Mr. De Shields, star of Broadway’s The Wiz, Ain’t MisBehavin’, Play On! and The Full Monty, has Mr. Armstrong’s style, swagger, stutter step and panache’. Matching him in spirit, spunk, style and talent is the sensually smouldering Ms. Stacie Precia in her debut in the show, playing Mr. Armstrong’s four wives. De Shields and Precia bring a legend to life, and tell of a way of life, robustly, ribaldly recreating that old Armstrong alchemy.
Satch blends clips of the star at the end of his life grousing about modern “cool critics” to a messenger in his dressing room, or to his white piano player trying to get “Old Pops” back on stage, with Mr. De Shields’ own silky, soulful rendering of Armstrong classics that put the “bl” in Blues. Mr. De Shields puts the black and the blue into Black and Blue, a very moving delivery and the good news into What a Wonderful World. Ambassador Satch tells it the way it was for Louis, tells us what jazz is, “like a life, it has a beginning, a middle, and an end,” and “it feels like life.”
Packs an Ethnic Wallop
In an audience where there was only one black person, “white” White Plains saw a raunchy, unapologetic reflection of a black performer entertaining a white world, and from time-to-time, how Mr. Armstrong felt about doing that. There are very bad, but funny jokes, performer-to-audience repartee and “Armstrongnicity.”
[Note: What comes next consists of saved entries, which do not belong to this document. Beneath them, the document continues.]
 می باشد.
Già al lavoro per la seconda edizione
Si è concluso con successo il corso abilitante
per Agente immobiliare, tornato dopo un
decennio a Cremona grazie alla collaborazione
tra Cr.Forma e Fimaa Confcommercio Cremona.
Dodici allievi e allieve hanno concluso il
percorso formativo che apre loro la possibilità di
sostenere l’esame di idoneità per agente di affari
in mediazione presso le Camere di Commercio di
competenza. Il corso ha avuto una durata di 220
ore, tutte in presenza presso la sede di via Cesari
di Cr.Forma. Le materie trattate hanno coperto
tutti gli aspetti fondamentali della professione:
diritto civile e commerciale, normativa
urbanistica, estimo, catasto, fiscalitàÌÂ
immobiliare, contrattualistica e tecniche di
Ambassador Satch’s clever, blunt writing, shows us just a little of the trouble Louis Armstrong has seen, in Act One. However, Ambassador Satch does not sugarcoat the pill. The audience joins in singing chants on the street when Mr. Armstrong was a kid “with bottlecaps on his bare toes,” tapdancing on the street in the New Orleans redlight district,“Storyville,” to The Bucket’s Got a Hole In It. Here the audience sings along and gets into the spirit.
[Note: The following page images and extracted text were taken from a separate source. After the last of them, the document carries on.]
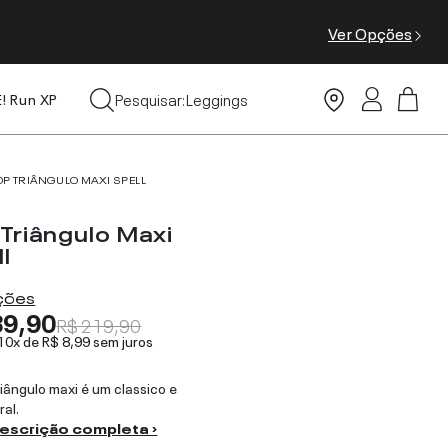
Ver Opções
Tops
Pesquisar:
Leggings
E! Run XP
Moda Praia
OP TRIÂNGULO MAXI SPELL
 Triângulo Maxi
l
ações
89,90
R$ 219,90
 10x de
R$ 8,99
sem juros
riângulo maxi é um classico e
al.
descrição completa ›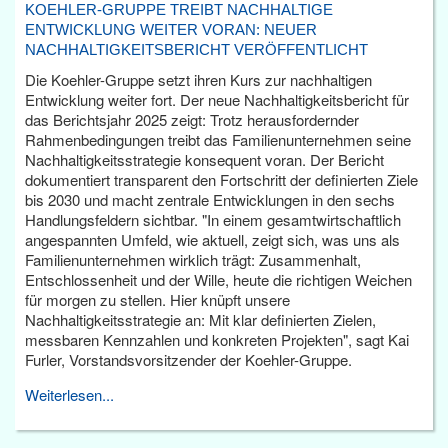
KOEHLER-GRUPPE TREIBT NACHHALTIGE
ENTWICKLUNG WEITER VORAN: NEUER
NACHHALTIGKEITSBERICHT VERÖFFENTLICHT
Die Koehler-Gruppe setzt ihren Kurs zur nachhaltigen
Entwicklung weiter fort. Der neue Nachhaltigkeitsbericht für
das Berichtsjahr 2025 zeigt: Trotz herausfordernder
Rahmenbedingungen treibt das Familienunternehmen seine
Nachhaltigkeitsstrategie konsequent voran. Der Bericht
dokumentiert transparent den Fortschritt der definierten Ziele
bis 2030 und macht zentrale Entwicklungen in den sechs
Handlungsfeldern sichtbar. "In einem gesamtwirtschaftlich
angespannten Umfeld, wie aktuell, zeigt sich, was uns als
Familienunternehmen wirklich trägt: Zusammenhalt,
Entschlossenheit und der Wille, heute die richtigen Weichen
für morgen zu stellen. Hier knüpft unsere
Nachhaltigkeitsstrategie an: Mit klar definierten Zielen,
messbaren Kennzahlen und konkreten Projekten", sagt Kai
Furler, Vorstandsvorsitzender der Koehler-Gruppe.
Weiterlesen...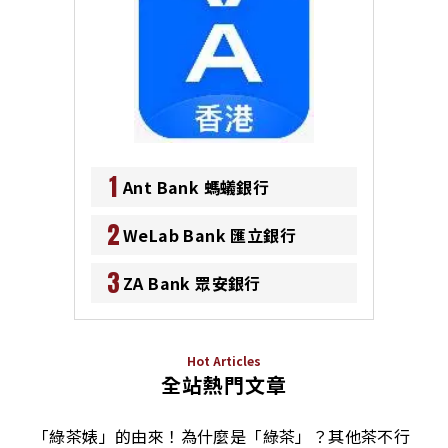
1
Ant Bank 螞蟻銀行
2
WeLab Bank 匯立銀行
3
ZA Bank 眾安銀行
Hot Articles
全站熱門文章
「綠茶婊」的由來！為什麼是「綠茶」？其他茶不行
Or go to the superbly textured “Mississippi-slow” tune of When It’s Sleepy Time Down South. Mr. De Shields muddies the lyrics in vintage Satchmo slur, while his “new All-Stars” back him up with the pronounced intermingling of parts that liberated artists and gave birth to the jazz.
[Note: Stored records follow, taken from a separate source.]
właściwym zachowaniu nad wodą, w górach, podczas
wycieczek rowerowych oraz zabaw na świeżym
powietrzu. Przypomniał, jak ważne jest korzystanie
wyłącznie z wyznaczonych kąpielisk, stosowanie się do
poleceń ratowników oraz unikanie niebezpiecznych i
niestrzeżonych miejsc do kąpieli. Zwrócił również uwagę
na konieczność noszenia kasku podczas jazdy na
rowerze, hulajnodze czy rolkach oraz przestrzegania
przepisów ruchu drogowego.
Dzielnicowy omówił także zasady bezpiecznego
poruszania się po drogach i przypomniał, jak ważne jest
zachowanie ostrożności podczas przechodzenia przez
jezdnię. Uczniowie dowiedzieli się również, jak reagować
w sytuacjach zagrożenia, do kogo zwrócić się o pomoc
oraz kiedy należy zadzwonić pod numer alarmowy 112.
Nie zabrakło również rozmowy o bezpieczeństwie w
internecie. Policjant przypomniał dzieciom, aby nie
Actor, Singer, Raconteur, De Shields Works the Audience, Wins Them Over.
De Shields’ singing voice does not have the vintage Armstrong rasp. He’s more of a silky, mellow Billy Eckstein, but that is no matter. The man has range, he has style, he can “scat-talk,” he can “bubalabogalaboo” (if you don’t know what I mean by that, you will know when you see the show), and he can dance, with “that glide in his stride.”
De Shields delivers the payload the way Louis Armstrong entertained. He creates the sheer enthusiasm and joy Louis did, pulling you in spite of yourself to share in the obvious joy he is having performing for you, (if you can dig that sentence, brothers and sisters).
As one gentleman in his eighties said to me, who said he saw Louis Armstrong perform in person, “Mr. De Shields is not Louis Armstrong, he evokes “the nostalgia” for the artist.”
Fetching Foil Fills Four Roles
Mr. De Shields has a feisty foil in his co-star, Stacie Precia. The earthy smoulderess delivers the spitfire of Daisy Parker, Armstrong’s jealous first wife. She articulates with control and charm, the domineering careerist, Lil Harding. She has the most fun when she slinks salaciously and irresistibly as the seductive, captivating “goldigger, Alpha Smith (wife # 3). Then switches completely to establish the demure Lucille Wilson in Act Two. Ms. Precia displays distinct camillionability that one viewer I spoke with did not realize the four wives were played by the same person. Play them she does. They were all strong women. I liked them all. Louis had taste.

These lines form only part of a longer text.